(Volunteer clinicians care for a patient at the Volunteers in Medicine clinic in Bend | Photo courtesy of VIM)
Epic Software Provides a Lifeline So Volunteers Can Care for Uninsured Patients Remotely
William Claridge, MD, brings decades of valuable clinical experience to his work caring for patients at the Volunteers in Medicine clinic in Bend. Like most of the clinic’s 200 volunteers, Dr. Claridge is over 60 and at higher risk of COVID-19 complications. The clinic, part of a nationwide network of 92 Volunteers in Medicine clinics, installed Epic in January in partnership with St. Charles Health System. The software became a lifeline during the COVID-19 pandemic, allowing volunteers like Dr. Claridge to care for patients remotely.
The clinic serves an uninsured population of primarily Latinx patients. The ripples of COVID-19 hit especially hard in this community, where many lost jobs in the hospitality and tourism industries.
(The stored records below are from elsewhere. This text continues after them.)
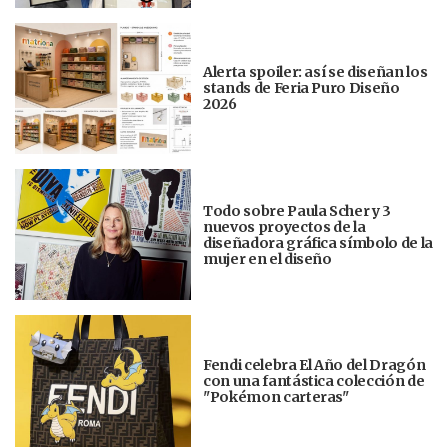
Alerta spoiler: así se diseñan los
stands de Feria Puro Diseño
2026
Todo sobre Paula Scher y 3
nuevos proyectos de la
diseñadora gráfica símbolo de la
mujer en el diseño
Fendi celebra El Año del Dragón
con una fantástica colección de
"Pokémon carteras"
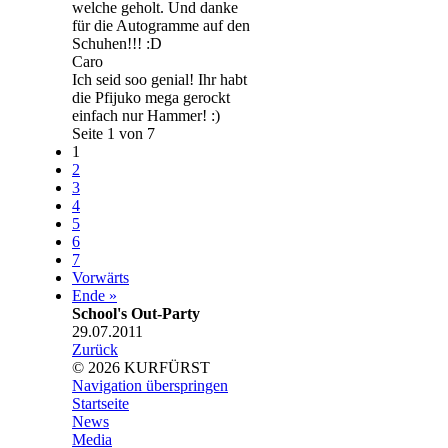
welche geholt. Und danke
für die Autogramme auf den
Schuhen!!! :D
Caro
Ich seid soo genial! Ihr habt
die Pfijuko mega gerockt
einfach nur Hammer! :)
Seite 1 von 7
1
2
3
4
5
6
7
Vorwärts
Ende »
School's Out-Party
29.07.2011
Zurück
© 2026 KURFÜRST
Navigation überspringen
Startseite
News
Media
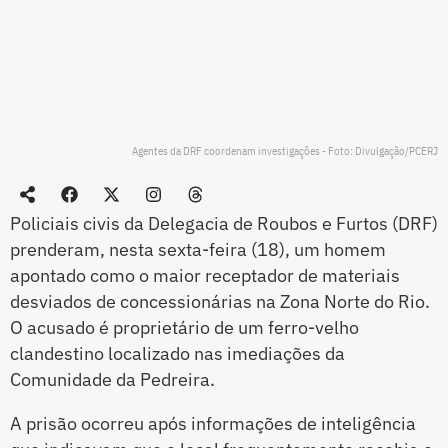
Agentes da DRF coordenam investigações - Foto: Divulgação/PCERJ
Policiais civis da Delegacia de Roubos e Furtos (DRF)
prenderam, nesta sexta-feira (18), um homem
apontado como o maior receptador de materiais
desviados de concessionárias na Zona Norte do Rio.
O acusado é proprietário de um ferro-velho
clandestino localizado nas imediações da
Comunidade da Pedreira.
A prisão ocorreu após informações de inteligência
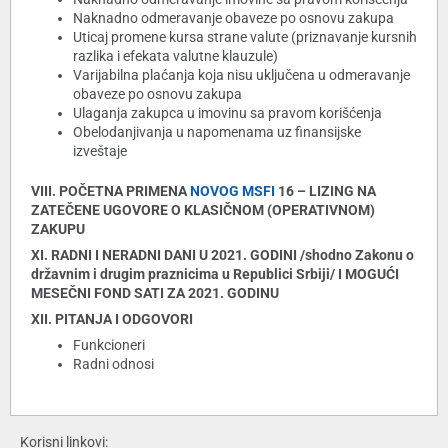
Naknadno odmeravanje obaveze po osnovu zakupa
Uticaj promene kursa strane valute (priznavanje kursnih
razlika i efekata valutne klauzule)
Varijabilna plaćanja koja nisu uključena u odmeravanje
obaveze po osnovu zakupa
Ulaganja zakupca u imovinu sa pravom korišćenja
Obelodanjivanja u napomenama uz finansijske
izveštaje
VIII. POČETNA PRIMENA
NOVOG MSFI
16 – LIZING NA
ZATEČENE UGOVORE O KLASIČNOM (OPERATIVNOM)
ZAKUPU
XI. RADNI I NERADNI DANI U 2021. GODINI /shodno Zakonu o
državnim i drugim praznicima u Republici Srbiji/ I MOGUĆI
MESEČNI FOND SATI ZA 2021. GODINU
XII. PITANJA I ODGOVORI
Funkcioneri
Radni odnosi
Korisni linkovi:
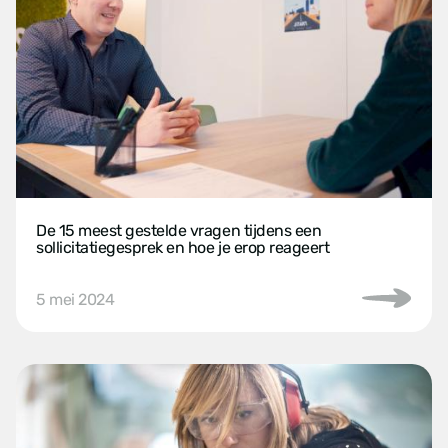
De 15 meest gestelde vragen tijdens een
sollicitatiegesprek en hoe je erop reageert
5 mei 2024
“Our patients face barrier after barrier, and COVID-19 just piled on,” Dr. Claridge said. “Using Epic allows us to meet with our patients virtually and helps us coordinate care across Central Oregon by linking providers, hospitals and laboratories.”
Many patients don’t have the technology to do video visits from home, so Volunteers in Medicine flipped the script. The clinicians stay at home, while patients are offered a private room in the clinic to meet with their provider virtually. The patient, interpreter and provider all join the visit, and the provider charts in Epic remotely. Staff and providers stay connected using Epic’s Secure Chat, which allows them to coordinate patients’ care while they’re all working in different locations.
“We would have had to shut down completely had we not been on Epic,” said Kat Mastrangelo, executive director for the Volunteers in Medicine clinic. “Instead, we’ve been able to continue to serve both patients and volunteers at this critical time. The volunteers want to be here, and our patients need them.”